A edição genética é uma correção potencial de doenças hereditárias, mas é extremamente controversa porque as mudanças seriam passadas para as gerações futuras e poderiam eventualmente afetar todo o pool genético. A MIT Technology Review alertou que esta "tecnologia é eticamente carregada". As reivindicações chegam antes de uma conferência de especialistas mundiais em Hong Kong esta semana, na qual He deve falar na quarta e quinta-feira. Mas ainda não há verificação independente de suas alegações, que não foram publicadas em um periódico revisado por pares.

"Altamente problemático"

A pesquisa foi fortemente criticada por cientistas e instituições chinesas. A universidade onde He trabalha disse que ele estava em licença não remunerada desde fevereiro e que sua pesquisa é uma "grave violação da ética e das normas acadêmicas". "Este trabalho de pesquisa foi realizado pelo professor He Jiankui fora da escola", disse a Universidade de Ciência e Tecnologia do Sul em um comunicado nesta segunda-feira.

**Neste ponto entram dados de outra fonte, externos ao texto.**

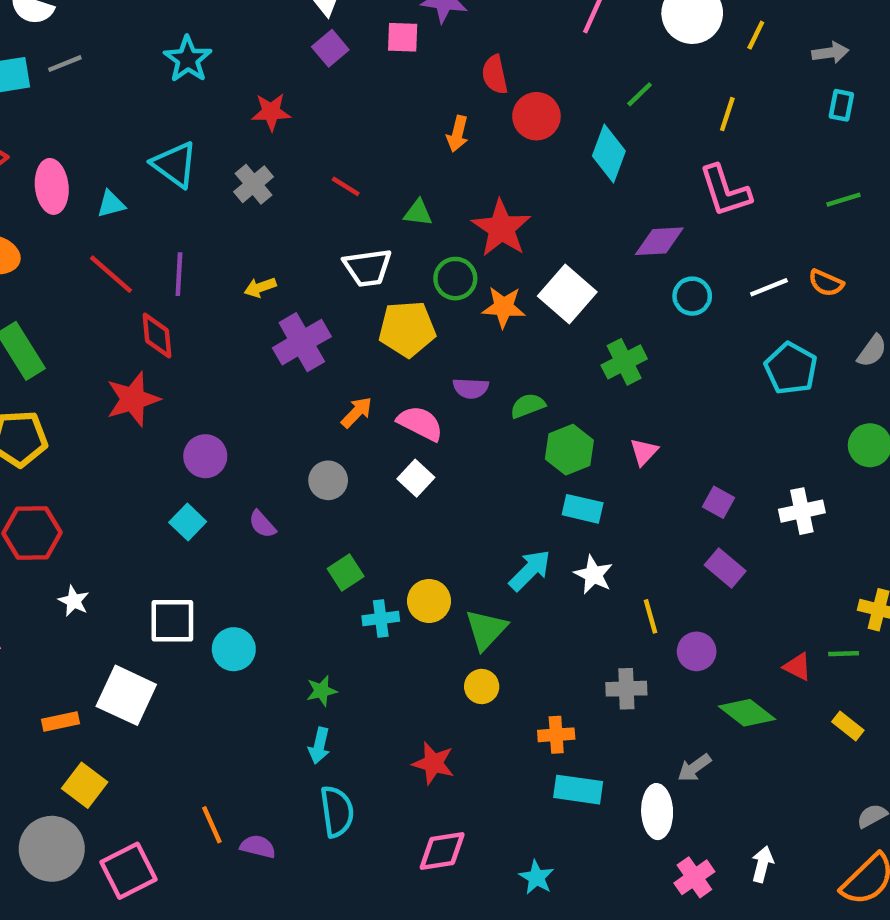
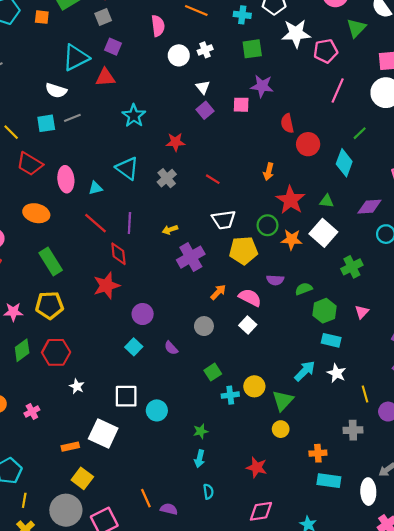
orange arrow: (458, 134) -> (269, 172), moved
green triangle: (418, 213) -> (327, 201), moved
cyan semicircle: (337, 812) -> (208, 492), size x0.6

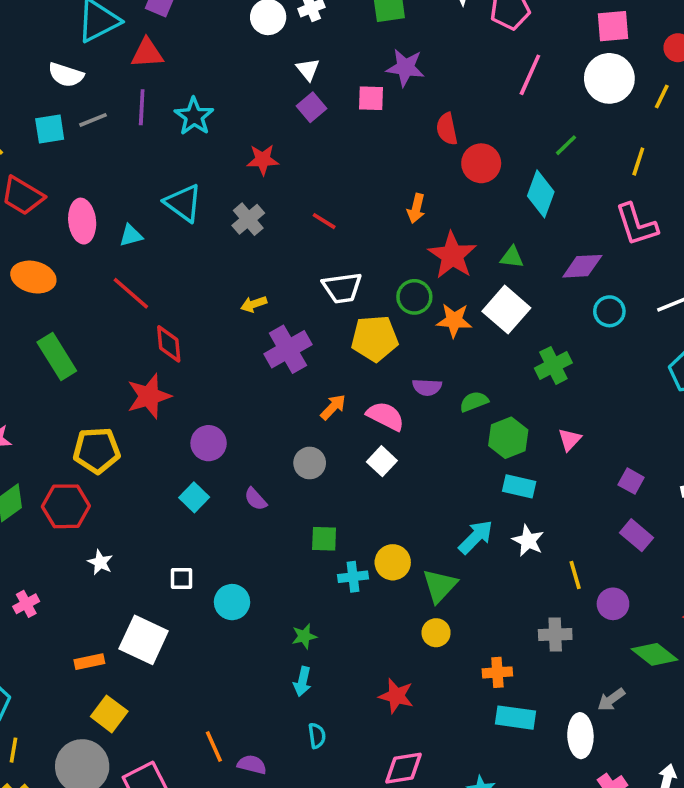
purple line: (129, 223) -> (142, 107), moved
yellow pentagon: (49, 305) -> (97, 450), moved
green square: (213, 372) -> (324, 539), turned 35
white square: (126, 396) -> (181, 579), size x0.6

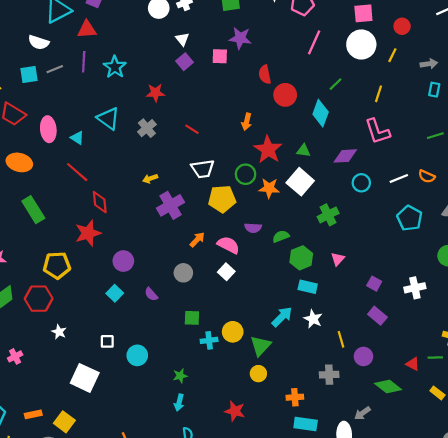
cyan triangle: (131, 235) -> (77, 138), turned 48
orange rectangle: (89, 662) -> (33, 414), moved

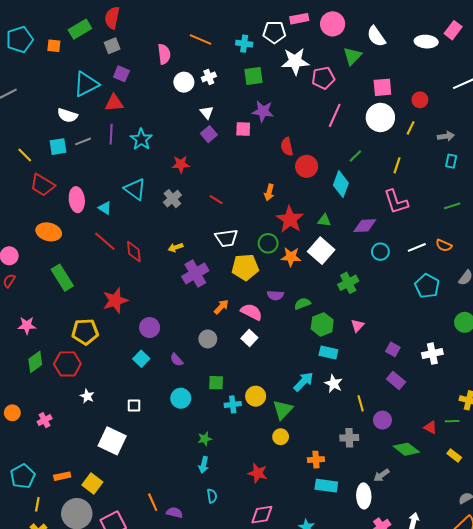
red diamond: (100, 202) -> (134, 252), moved
cyan circle: (137, 355) -> (181, 398), moved

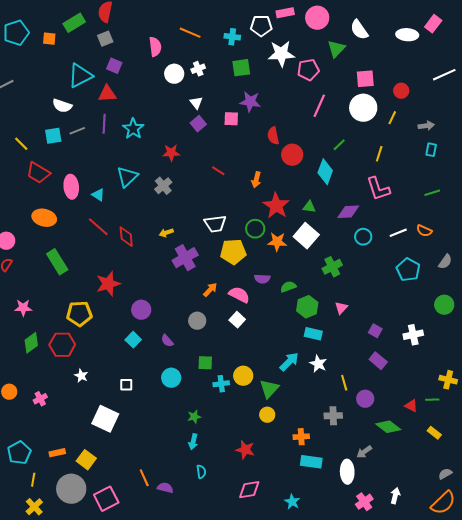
cyan triangle: (135, 189) -> (127, 177), turned 40
red line: (216, 200) -> (218, 171), moved

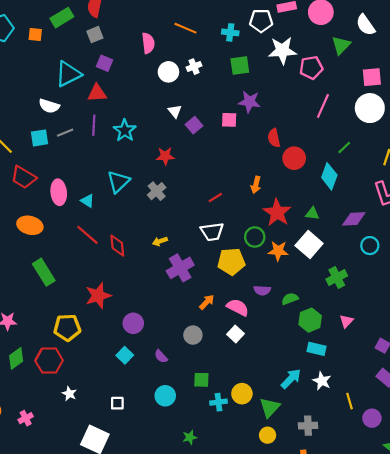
white triangle: (196, 103) -> (175, 111), moved
red line: (218, 171) -> (215, 198), moved, turned -64
gray cross: (333, 416) -> (308, 426), moved

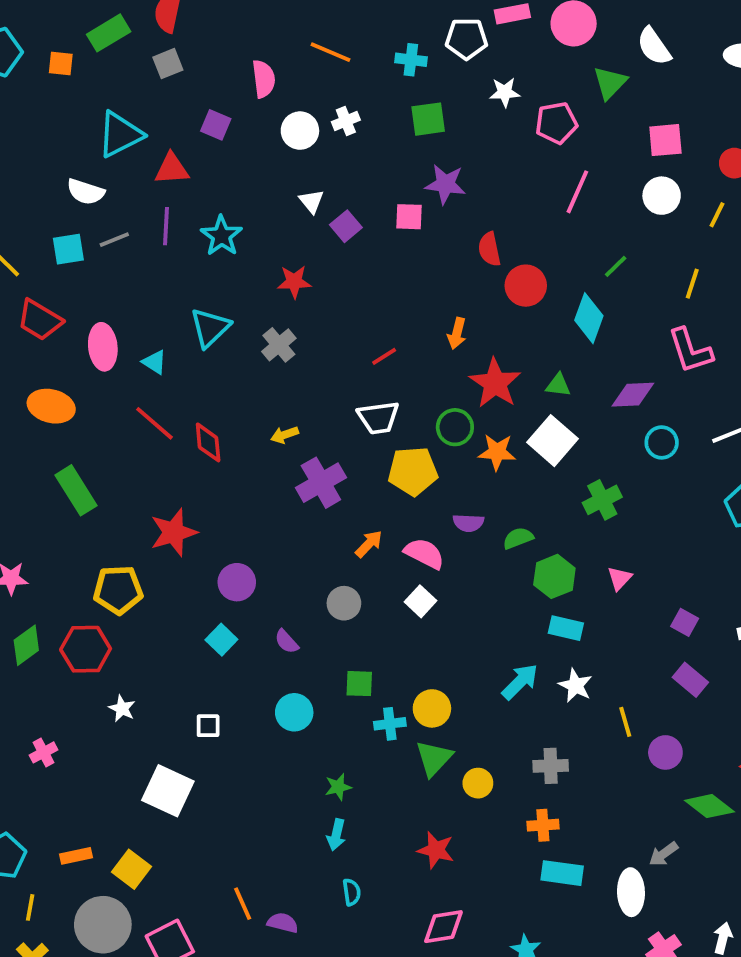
white star: (282, 51) -> (505, 92), size x0.6
purple square: (104, 63) -> (216, 125), moved
white circle: (370, 108) -> (662, 196), size x0.7
green triangle: (270, 407) -> (434, 758), moved

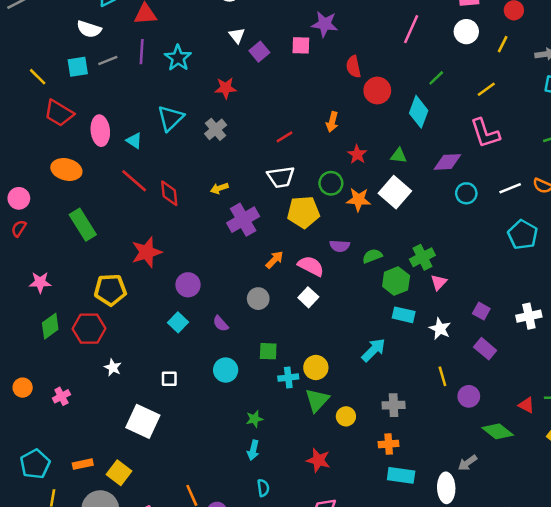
yellow line: (692, 284) -> (486, 89), turned 36
red star: (495, 383) -> (357, 154), size x0.6
green cross: (602, 500) -> (422, 257), moved
white star: (575, 685) -> (440, 329), moved

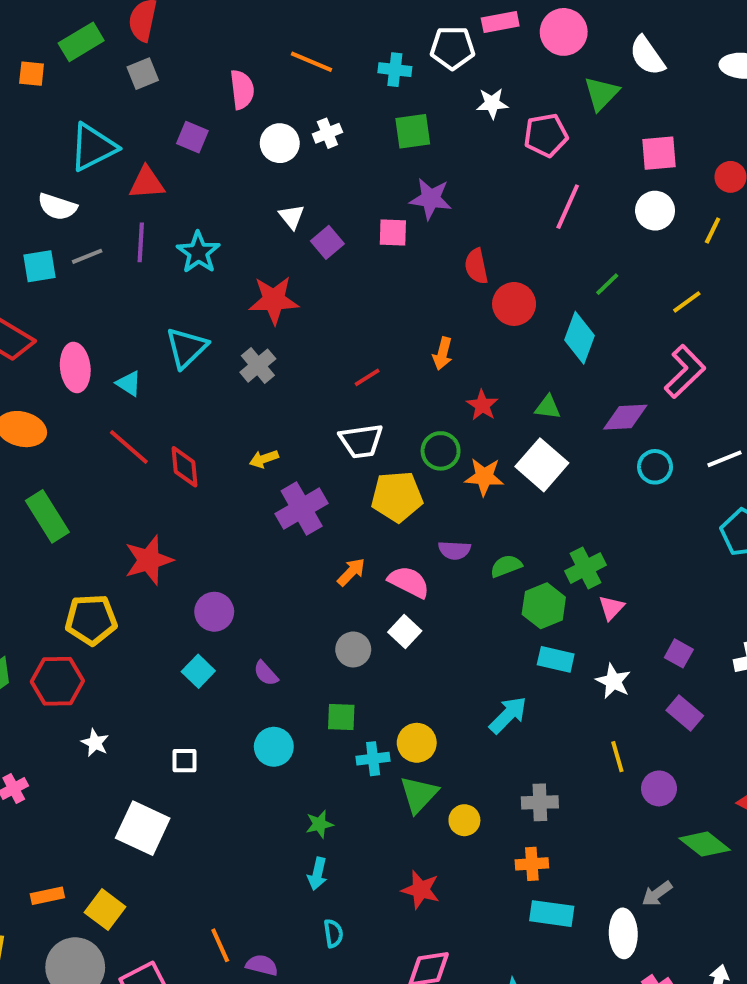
red star: (226, 88) -> (274, 300), size x1.4
pink L-shape: (485, 133) -> (685, 371), turned -116
gray circle: (258, 299) -> (353, 649), moved

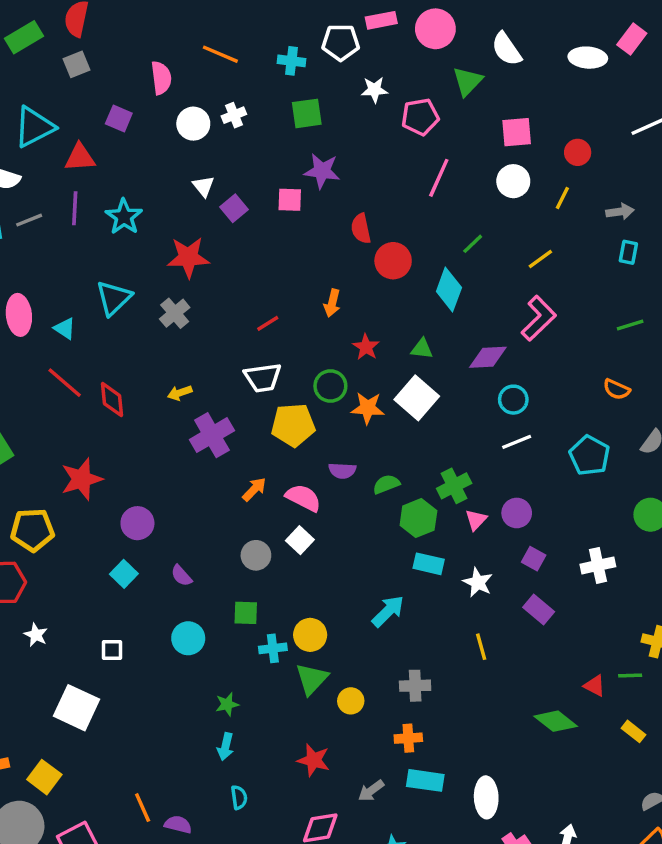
white line: (725, 459) -> (517, 442), moved
purple circle: (659, 788) -> (517, 513), moved
gray arrow: (657, 894) -> (371, 791), moved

Uma declaração conjunta de um grupo de 100 cientistas na China criticou os resultados e pediu uma melhor legislação sobre a fertilização in vitro. "É um grande golpe para a reputação global e o desenvolvimento da pesquisa biomédica na China", disse o comunicado postado na plataforma de mídia social Weibo. "É extremamente injusto para a grande maioria dos acadêmicos chineses que são diligentes em pesquisa científica e inovação".

Outros cientistas em todo o mundo também foram críticos. Alguns disseram que um vídeo do YouTube era uma maneira inadequada de anunciar descobertas científicas, e outros alertaram que a exposição de embriões e crianças saudáveis à edição genética era irresponsável. Joyce Harper, professora de genética e embriologia humana na UCL de Londres, disse: "O relatório de hoje de edição genética de embriões humanos para a resistência ao HIV é prematuro, perigoso e irresponsável".

A questão da edição do DNA humano é altamente controversa, e só é permitida nos EUA em pesquisas de laboratório - embora cientistas americanos tenham dito no ano passado que editaram com sucesso o código genético de leitões para remover infecções virais latentes. Mas esta não é a primeira vez que pesquisadores chineses experimentam com a tecnologia de embriões humanos.

Em setembro deste ano, cientistas da Universidade Sun Yat-sen usaram uma versão adaptada da edição genética para corrigir uma mutação causadora de doenças em embriões humanos. Há também uma história de fraude dentro da comunidade acadêmica da China - incluindo um escândalo no ano passado que levou à retirada de 100 trabalhos acadêmicos "comprometidos".

He Jiankui não respondeu a um pedido de comentários da AFP. Também não houve qualquer resposta de consultas aos organizadores da conferência de Hong Kong, e não está claro se eles estavam cientes do trabalho de He. Em um vídeo publicado no site da conferência, o biólogo e presidente da cúpula internacional David Baltimore afirma: "Nós nunca fizemos nada que mudará os genes da raça humana, e nunca fizemos nada que terá efeitos que persistirão através das gerações".